So, I saw the Incredisequel twice on its opening weekend--once with my wife, once with my son.  The beginning and end are rushed, and the main plot is quite predictable, but I still loved it.  Partly this might be inherited goodwill from the first movie, partly it might be that the humor was outstanding, but I think a lot of it's just that straight CG plain works better for superhero stuff than live action with SFX.  Like, when I watch a Marvel movie, the plots are no more predictable--sometimes less so--and the humor is often good, but no matter how they do it, it doesn't feel like a comic book.  It feels like a weird action movie that borrows from comics.  Nothing can make Hawkeye not seem silly to me, or make guys in fancy leather suits look like the extravagantly costumed heroes and villains of comic books.  When I watch I2, the (well-done) fight scenes feel like I'm actually watching a comic unfold onscreen, with the bold colors and outlandish powers used to full effect.  A live-action version of Mr. Incredible would just look stupid in that outfit.  Think of the 1980 movie Flash Gordon.  Eww.
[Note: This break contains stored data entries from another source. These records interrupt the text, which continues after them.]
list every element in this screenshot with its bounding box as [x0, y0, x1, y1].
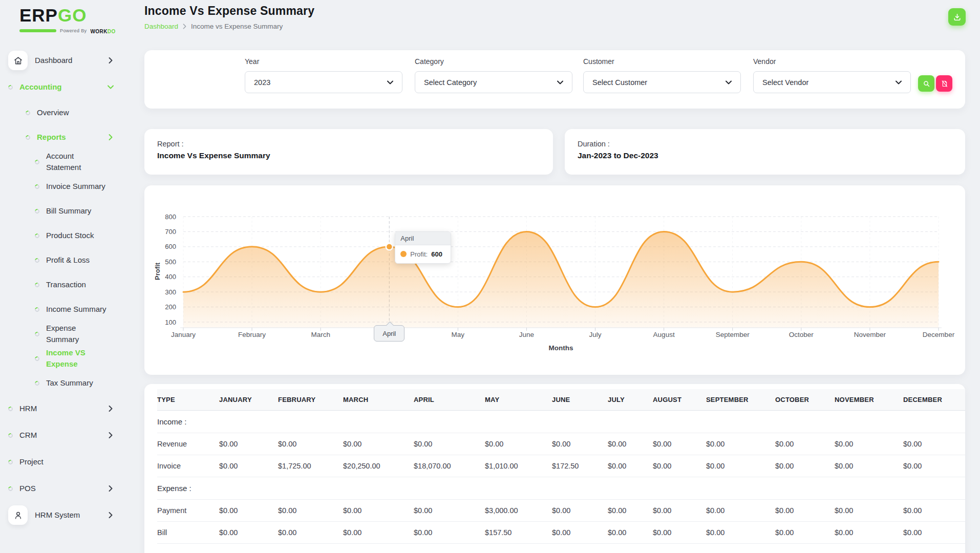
profit-area-chart[interactable]: 800700600500400300200100JanuaryFebruaryM…	[144, 185, 965, 375]
sidebar-item-pos[interactable]: POS	[0, 475, 143, 502]
cell-value: $0.00	[775, 500, 835, 522]
cell-value: $0.00	[775, 455, 835, 477]
sidebar-item-expense-summary[interactable]: ExpenseSummary	[0, 322, 143, 346]
powered-by-text: Powered By	[60, 28, 87, 33]
chevron-down-icon	[108, 85, 114, 89]
bullet-icon	[7, 485, 13, 492]
cell-value: $0.00	[653, 500, 706, 522]
table-row-bill: Bill$0.00$0.00$0.00$0.00$157.50$0.00$0.0…	[157, 522, 965, 544]
filter-card: Year 2023 Category Select Category Custo…	[144, 50, 965, 109]
svg-text:800: 800	[165, 213, 176, 221]
duration-card: Duration : Jan-2023 to Dec-2023	[565, 129, 965, 175]
svg-text:January: January	[171, 331, 196, 338]
section-row-expense: Expense :	[157, 477, 965, 500]
chevron-right-icon	[109, 134, 113, 141]
cell-value: $0.00	[653, 522, 706, 544]
sidebar-item-product-stock[interactable]: Product Stock	[0, 223, 143, 248]
year-select[interactable]: 2023	[245, 71, 402, 93]
svg-text:February: February	[238, 331, 266, 338]
sidebar-item-label: Income Summary	[46, 304, 106, 315]
category-select[interactable]: Select Category	[415, 71, 572, 93]
sidebar-item-transaction[interactable]: Transaction	[0, 272, 143, 297]
report-label: Report :	[157, 140, 540, 148]
svg-text:200: 200	[165, 303, 176, 311]
sidebar-nav: DashboardAccountingOverviewReportsAccoun…	[0, 47, 143, 528]
vendor-label: Vendor	[753, 57, 911, 66]
sidebar-item-label: Tax Summary	[46, 377, 93, 389]
breadcrumb-dashboard-link[interactable]: Dashboard	[144, 23, 178, 30]
chart-tooltip: April Profit: 600	[395, 231, 451, 264]
column-header-may: MAY	[485, 389, 552, 411]
bullet-icon	[34, 208, 40, 214]
sidebar-item-profit-loss[interactable]: Profit & Loss	[0, 248, 143, 272]
sidebar-item-label: CRM	[19, 430, 37, 441]
bullet-icon	[34, 306, 40, 312]
sidebar-item-reports[interactable]: Reports	[0, 125, 143, 150]
category-select-value: Select Category	[424, 78, 477, 87]
sidebar-item-overview[interactable]: Overview	[0, 100, 143, 125]
vendor-select[interactable]: Select Vendor	[753, 71, 911, 93]
sidebar-item-label: HRM System	[35, 509, 80, 521]
table-row-invoice: Invoice$0.00$1,725.00$20,250.00$18,070.0…	[157, 455, 965, 477]
download-button[interactable]	[948, 8, 966, 26]
sidebar-item-label: Income VSExpense	[46, 347, 86, 370]
apply-filter-button[interactable]	[918, 75, 934, 92]
bullet-icon	[34, 282, 40, 288]
sidebar-item-account-statement[interactable]: AccountStatement	[0, 150, 143, 174]
table-row-revenue: Revenue$0.00$0.00$0.00$0.00$0.00$0.00$0.…	[157, 433, 965, 455]
cell-value: $0.00	[653, 455, 706, 477]
cell-value: $0.00	[608, 433, 653, 455]
cell-value: $0.00	[903, 455, 965, 477]
column-header-july: JULY	[608, 389, 653, 411]
sidebar-item-accounting[interactable]: Accounting	[0, 74, 143, 100]
chevron-right-icon	[109, 406, 113, 412]
sidebar-item-dashboard[interactable]: Dashboard	[0, 47, 143, 74]
cell-value: $0.00	[552, 500, 608, 522]
section-label: Expense :	[157, 477, 965, 500]
sidebar-item-tax-summary[interactable]: Tax Summary	[0, 371, 143, 395]
column-header-november: NOVEMBER	[835, 389, 903, 411]
section-row-income: Income :	[157, 411, 965, 433]
sidebar-item-label: Overview	[37, 107, 69, 118]
cell-value: $0.00	[414, 500, 485, 522]
cell-value: $0.00	[608, 500, 653, 522]
cell-value: $1,010.00	[485, 455, 552, 477]
sidebar-item-project[interactable]: Project	[0, 449, 143, 475]
sidebar-item-income-vs-expense[interactable]: Income VSExpense	[0, 346, 143, 371]
customer-select[interactable]: Select Customer	[583, 71, 741, 93]
column-header-february: FEBRUARY	[278, 389, 343, 411]
cell-value: $0.00	[219, 455, 278, 477]
cell-value: $172.50	[552, 455, 608, 477]
bullet-icon	[34, 331, 40, 337]
sidebar-item-bill-summary[interactable]: Bill Summary	[0, 199, 143, 223]
column-header-january: JANUARY	[219, 389, 278, 411]
chart-card: 800700600500400300200100JanuaryFebruaryM…	[144, 185, 965, 375]
file-slash-icon	[941, 80, 948, 88]
sidebar-item-invoice-summary[interactable]: Invoice Summary	[0, 174, 143, 199]
cell-value: $0.00	[835, 500, 903, 522]
cell-value: $0.00	[219, 433, 278, 455]
cell-value: $0.00	[485, 433, 552, 455]
sidebar-item-hrm[interactable]: HRM	[0, 395, 143, 422]
cell-value: $0.00	[552, 522, 608, 544]
cell-value: $0.00	[653, 433, 706, 455]
sidebar-item-crm[interactable]: CRM	[0, 422, 143, 449]
breadcrumb: Dashboard Income vs Expense Summary	[144, 23, 314, 30]
logo-go-text: GO	[58, 5, 87, 25]
svg-text:600: 600	[165, 243, 176, 250]
bullet-icon	[34, 159, 40, 165]
svg-text:December: December	[923, 331, 955, 338]
cell-value: $0.00	[706, 455, 775, 477]
sidebar-item-hrm-system[interactable]: HRM System	[0, 502, 143, 528]
cell-value: $0.00	[219, 500, 278, 522]
cell-value: $0.00	[775, 433, 835, 455]
sidebar: ERPGO Powered By WORKDO DashboardAccount…	[0, 0, 143, 553]
cell-value: $0.00	[706, 522, 775, 544]
sidebar-item-label: HRM	[19, 403, 37, 414]
bullet-icon	[34, 183, 40, 189]
sidebar-item-income-summary[interactable]: Income Summary	[0, 297, 143, 322]
sidebar-item-label: AccountStatement	[46, 151, 81, 173]
svg-text:August: August	[653, 331, 675, 338]
reset-filter-button[interactable]	[936, 75, 952, 92]
cell-value: $0.00	[278, 500, 343, 522]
However, this seems like a really trivial reason to love The Incredibles, while I stopped bothering with the MCU about ten movies back.  Especially since Brad Bird has said the superhero aspect is less interesting to him than the family aspect.  Maybe part of it is that the characterization is better?  I really don't know.

Offline Unorthodox

Have not seen I2, so won't comment much. 
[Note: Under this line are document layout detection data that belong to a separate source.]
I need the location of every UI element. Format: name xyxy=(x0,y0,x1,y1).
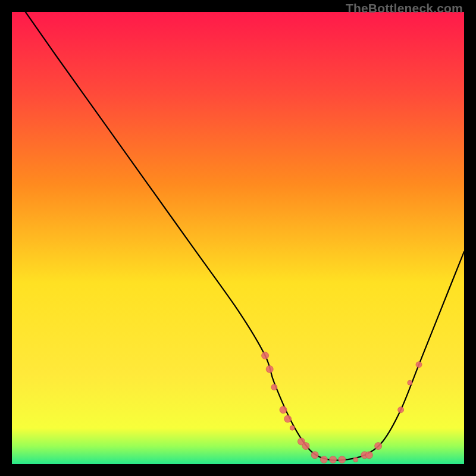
data-marker xyxy=(290,425,295,430)
data-marker xyxy=(330,456,337,463)
data-marker xyxy=(280,406,287,414)
data-marker xyxy=(416,362,422,368)
data-marker xyxy=(375,443,382,450)
data-marker xyxy=(266,365,273,372)
data-marker xyxy=(398,407,404,413)
data-marker xyxy=(339,456,346,463)
data-marker xyxy=(353,457,358,462)
data-marker xyxy=(302,443,309,450)
gradient-background xyxy=(12,12,464,464)
data-marker xyxy=(320,456,327,463)
chart-frame xyxy=(12,12,464,464)
data-marker xyxy=(365,452,372,459)
data-marker xyxy=(408,380,412,385)
bottleneck-chart xyxy=(12,12,464,464)
data-marker xyxy=(311,452,318,459)
data-marker xyxy=(262,352,269,359)
watermark-text: TheBottleneck.com xyxy=(346,1,463,15)
data-marker xyxy=(271,384,277,390)
data-marker xyxy=(284,415,292,422)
I wonder how much of this is due to childhood. 

We grew up watching more or less comics brought to us on Saturday morning cartoons.  So, the animation is a lot easier transition for us. 
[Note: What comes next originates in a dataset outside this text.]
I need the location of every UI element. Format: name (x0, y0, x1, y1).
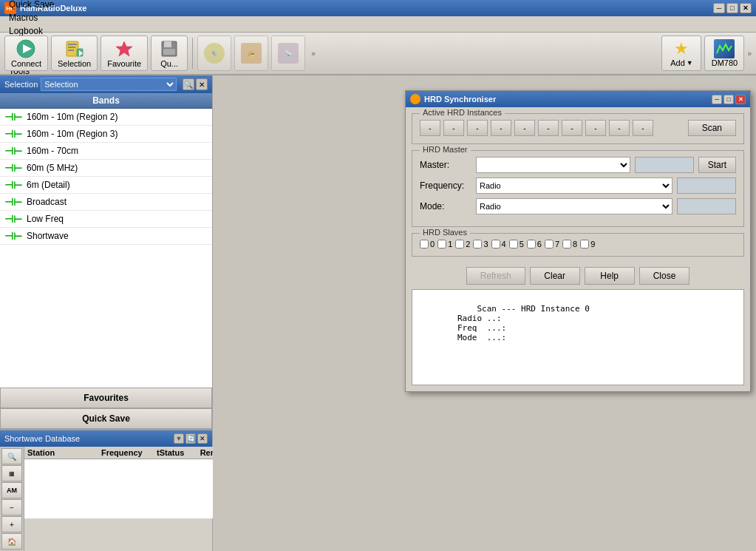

I've felt the same about Batman for years.  The movies are just NOT BATMAN to me.  I don't care who they put into the suit, or who plays the Joker. 

But today, we have a generation of kids who not only have grown up seeing this live action comics in the big movie theaters, but saturday morning cartoons no longer even try to adapt comics.  When they grow up, will they find animation a silly way to do comic adaptations? 

I do want to give a shout out to the original Hulk, however.  (not part of the MCU)

No, they butchered a lot of things here, but IT FELT LIKE A COMIC.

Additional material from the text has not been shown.